Князь лишь руками всплеснул в отчаянии.

– Марта! Борись, Марта!

Она нежно прижала к щеке его руку.

– Я и так, милый, победила смерть. Я знавала ее юной девочкой. А старухой с косой вызывает она во мне улыбку – смерть уже не имеет для меня значения…

…Она уходила ранней майской ночью, пронзительно светлой, манящей поскорее окунуться в глубокий ледяной поток.

Государыня не отрывала глаз от окна.

– Душа моя, душа! Скажи, как скорее освободить тебя от имен чужих, песком времени и упрямой волей людей нанесенных? Когда вкусишь ты радость свободы? Когда престанешь ты нуждаться во времени, в пространстве земном? Когда успокоишься, когда убедишься, что обладаешь уж всем, что должна иметь в юдоли сей? Когда закончится поток ледяной?

Душа рвалась, торопилась вперед неудержимой белой волчицей.
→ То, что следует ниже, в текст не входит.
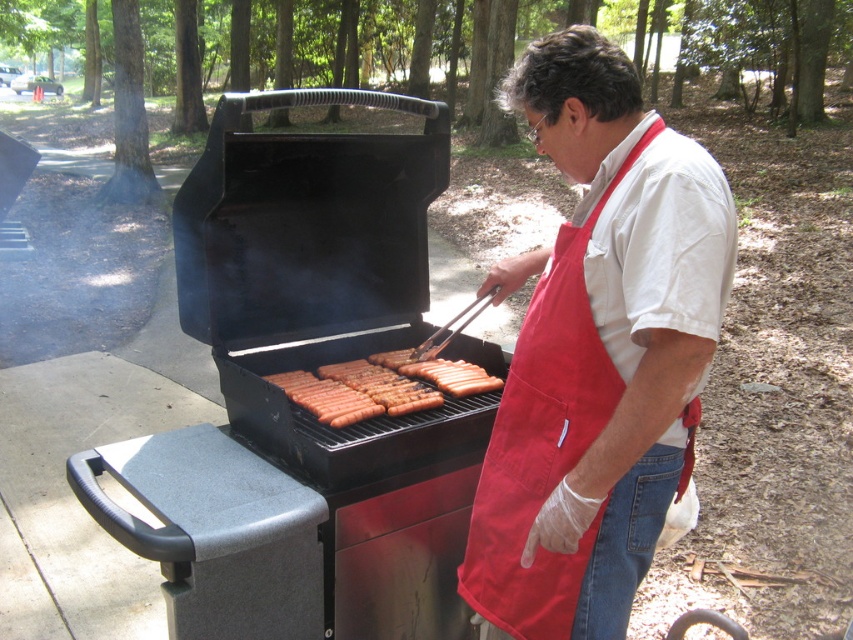 You are a food safety inspector checking the cooking process. You see the black matte barbecue grill at center and the brown matte hot dog at center. Which object is positioned higher in the image?

The black matte barbecue grill at center is positioned higher than the brown matte hot dog at center.

You are a drone operator trying to capture the best aerial shot of the black matte barbecue grill at center. The drone has a camera with a 100mm lens that can focus on objects at a distance of up to 10 meters. If the grill is located at point 0.631 on the x axis and 0.352 on the y axis in the coordinate system, can the drone capture a clear image of the grill from its current position?

The black matte barbecue grill at center is located at coordinates 0.631 on the x axis and 0.352 on the y axis. Since the drone can focus up to 10 meters away, and the coordinates are within the standard 0 to 1 range, the distance from the drone to the grill is well within the camera lens range. Therefore, the drone can capture a clear image of the black matte barbecue grill at center.

You are a safety inspector checking the grilling setup. The white cotton shirt at center and the brown matte hot dog at center are both in the central area. Based on their positions, which object is closer to the heat source from the grill?

The white cotton shirt at center is in front of the brown matte hot dog at center, meaning it is closer to the heat source from the grill.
В последний раз оглянулась она на вжавшееся в золоченое кресло тело.

– Не проклинай смерти, будь к ней приветливо, ибо не последний это рубеж испытаний. Встреть смерть мнимую благосклонно.
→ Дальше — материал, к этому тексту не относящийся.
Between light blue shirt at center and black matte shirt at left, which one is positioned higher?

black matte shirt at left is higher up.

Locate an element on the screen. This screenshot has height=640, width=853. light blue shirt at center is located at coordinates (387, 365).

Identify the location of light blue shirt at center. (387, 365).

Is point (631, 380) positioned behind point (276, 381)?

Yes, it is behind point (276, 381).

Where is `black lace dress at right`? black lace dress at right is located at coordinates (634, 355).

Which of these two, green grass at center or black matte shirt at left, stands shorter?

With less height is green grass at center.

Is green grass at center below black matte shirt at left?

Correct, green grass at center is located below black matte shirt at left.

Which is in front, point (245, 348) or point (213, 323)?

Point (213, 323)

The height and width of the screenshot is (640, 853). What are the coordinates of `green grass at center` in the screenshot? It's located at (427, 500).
Белая волчица бесшумно проскользнула в соседние с царской опочивальней покои. Здесь дремал Князь, окончательно перебравшийся во дворец, снедала его тревога.

Захотелось завыть тоскливо, прощально. Не навеки ли прощаемся?

Нежное дуновение слов коснулось постаревшего лица Князя, поцелуем легло на его губы, скорбно поджатые, словно уже похоронил, словно уже расстался:

– Только не оцезаривайся, мой милый, не полиняй…

Белая волчица тенью выскользнула из дворца, ей необходимо успеть еще в одно место.

…Или мир только хаос, последовательное сцепление и разложение? Или он есть единство, порядок, провидение? Если первое, как оставаться в такой клоаке?.. Разложение меня настигнет. Если второе, я поклоняюсь, отдыхаю, верю ледяному потоку…

Варвара Михайловна сидела у зеркала, не в силах отвести взгляда от открывающегося ей уродства.

И вдруг зеркало затуманилось, а затем в тот же миг прояснилось, и на нее глянули ненавистно-знакомые, магически притягательные золотые глаза.

– Ты думала погубить меня? Глупая… Ты погубила не меня, Тьма надолго опустится на близких твоих, затопит ложью и клеветой ненавистников дом Князя, пожрет забвением и обманом…

Варвара Михайловна взвизгнула, нервно обернулась. Ужас сковал ее – в светелке стояла белая волчица. Как предвестница надвигающегося несчастья.

Сухоруков жадно вслушивался в слова «Протокола Верховного Тайного Совета по делу князя А. Д. Меншикова», писанного четвертого апреля тысяча семьсот двадцать восьмого года.

– «Варвару Арсеньеву послать в Белозерский уезд в Горский девичь монастырь и тамо ее постричь при унтер-офицере, который ее повезет в тот монастырь; … и велеть ей тамо потому ж быть неисходной. И игуменье смотреть над нею, чтоб никто ни к ней, ни от нее не ходил, и писем она не писала».

Анатолий Лукич не жалел о потере «любезной своей горбушки» – чего жалеть о бабах-то! И дату сего «Протокола», подтверждающего окончательное падение Князя, считал знаковой. Завтра, пятого апреля, день рождения Белой Волчицы, вновь ускользнувшей из его рук. Вот ведь досада – даже смерть была на ее стороне, помогла ей уйти. Ну, да ничего, он терпеливый.